In niche technology sectors such as AI, data engineering, and cloud architecture, firms report difficulty filling senior positions even as junior developers are more abundant, highlighting a skills gap at mid‑senior levels that companies must actively manage.
Together, these indicators show that while Nairobi’s tech talent pool is substantial, it is under measurable pressure in areas of high demand, specialized skillsets, and retention. Firms must plan for rising wage pressure, mobility of key staff, and competition for mid‑ and senior‑level expertise.
What Does Kenya’s Large Male Tech Workforce Mean for Companies Building Balanced Teams?
Kenya’s tech workforce is significantly male-dominated. Available data shows that women hold fewer than 30% of ICT roles in the country, reflecting a broader gender gap across Africa’s technology sector. ILO estimates suggest that for programming roles specifically, female representation drops to around 3%, highlighting a much wider disparity within core technical functions.
This imbalance is linked to pipeline constraints in education and early career entry, where female participation in ICT training and degree programs remains low.
This structural imbalance is relevant for organisations aiming to build balanced teams. Broader trends in STEM participation show that female representation in technical and engineering fields is generally lower than male participation, in part due to pipeline issues in education and early career entry points.

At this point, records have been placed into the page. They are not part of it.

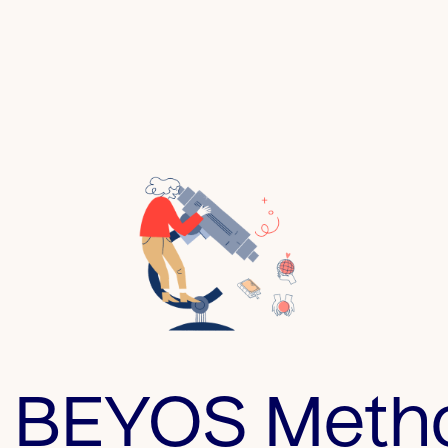
e BEYOS Meth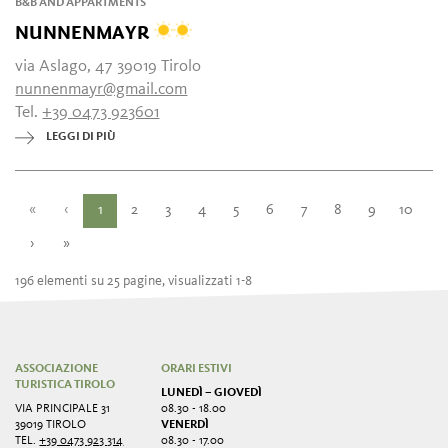
B&B AND APPARTMENTS
NUNNENMAYR
via Aslago, 47 39019 Tirolo
nunnenmayr@gmail.com
Tel.
+39 0473 923601
LEGGI DI PIÙ
«
‹
1
2
3
4
5
6
7
8
9
10
›
»
196 elementi su 25 pagine, visualizzati 1-8
ASSOCIAZIONE
ORARI ESTIVI
TURISTICA TIROLO
LUNEDÌ – GIOVEDÌ
VIA PRINCIPALE 31
08.30 - 18.00
39019 TIROLO
VENERDÌ
TEL.
+39 0473 923 314
08.30 - 17.00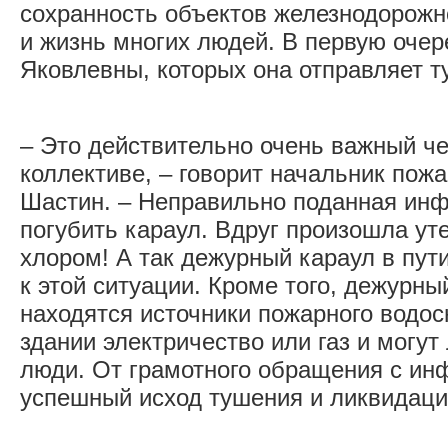
сохранность объектов железнодорожн
и жизнь многих людей. В первую очер
Яковлевны, которых она отправляет т
– Это действительно очень важный ч
коллективе, – говорит начальник пож
Шастин. – Неправильно поданная ин
погубить караул. Вдруг произошла ут
хлором! А так дежурный караул в пут
к этой ситуации. Кроме того, дежурны
находятся источники пожарного водос
здании электричество или газ и могут
люди. От грамотного обращения с ин
успешный исход тушения и ликвидаци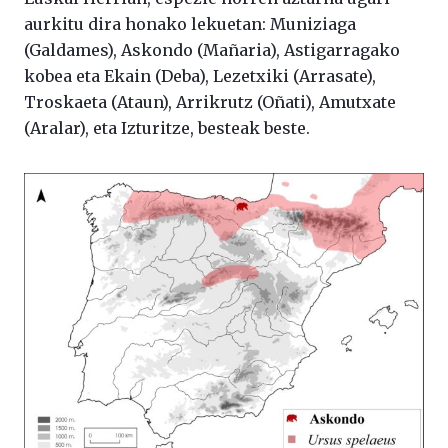
aurkitu dira honako lekuetan: Muniziaga
(Galdames), Askondo (Mañaria), Astigarragako
kobea eta Ekain (Deba), Lezetxiki (Arrasate),
Troskaeta (Ataun), Arrikrutz (Oñati), Amutxate
(Aralar), eta Izturitze, besteak beste.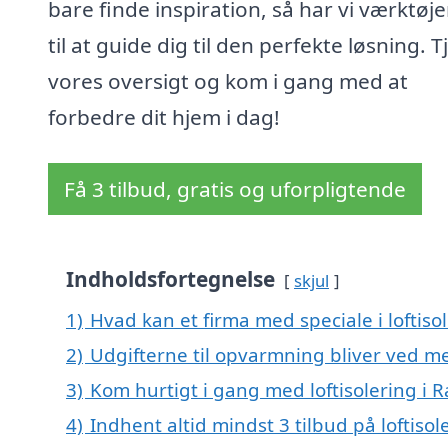
bare finde inspiration, så har vi værktøj
til at guide dig til den perfekte løsning. T
vores oversigt og kom i gang med at
forbedre dit hjem i dag!
Få 3 tilbud, gratis og uforpligtende
Indholdsfortegnelse
skjul
1)
Hvad kan et firma med speciale i loftis
2)
Udgifterne til opvarmning bliver ved me
3)
Kom hurtigt i gang med loftisolering i 
4)
Indhent altid mindst 3 tilbud på loftiso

For employers, this means that deliberate recruitment and retention strategies such as partnerships with female‑focused coding programmes, targeted mentorship schemes, and inclusive workplace policies are essential to achieving gender balance. Without such interventions, companies cannot rely solely on the existing local labour market to yield balanced teams.
When Should You Choose Nairobi Over Addis Ababa or Kampala for Tech Operations, and What This Means for Investors
Nairobi remains East Africa’s most developed and specialised tech hub, anchored by its 44,696‑strong software and tech workforce. This concentration supports a wide range of functions, making it suitable for complex, multi‑layered tech operations.
For investors, this workforce depth is critical. The concentration of engineers and technical talent enables rapid scaling, supports diverse functional roles, and provides a consistent pipeline of skills needed for advanced technology projects.
By contrast, countries like Ethiopia and Uganda have smaller formal tech workforce bases. ILO estimates show that Ethiopia has about 7,739 programmers and Uganda about 7,687, compared to Kenya’s 44,696, highlighting a significant gap in both scale and depth.
Investors looking to pilot smaller operations such as focused coding teams or niche support functions may find these markets cost‑effective and less subject to wage competition than Nairobi, though they lack the broader talent depth required for full‑scale engineering hubs.
Nairobi’s larger pool also creates wage competition and higher churn, particularly among mid‑ and senior‑level developers, and investors should weigh the trade‑off between talent access and retention challenges.

Structural factors like the male‑dominated workforce also influence hiring strategies and inclusion goals, especially for firms with global diversity commitments.
Beyond talent numbers, Nairobi’s ecosystem offers additional advantages through accelerators, coding academies, and networking hubs that help maintain a pipeline of skilled workers and ongoing upskilling opportunities. These features make Nairobi attractive for long‑term, scalable technology operations compared with smaller regional markets.
Nairobi is the preferred location for operations demanding scale, specialization, and advanced technical skills, while Addis Ababa and Kampala may suit smaller, cost‑sensitive projects. Decisions should weigh workforce depth, function complexity, retention risk, and inclusion goals making Nairobi the strategic choice for long‑term growth in East Africa.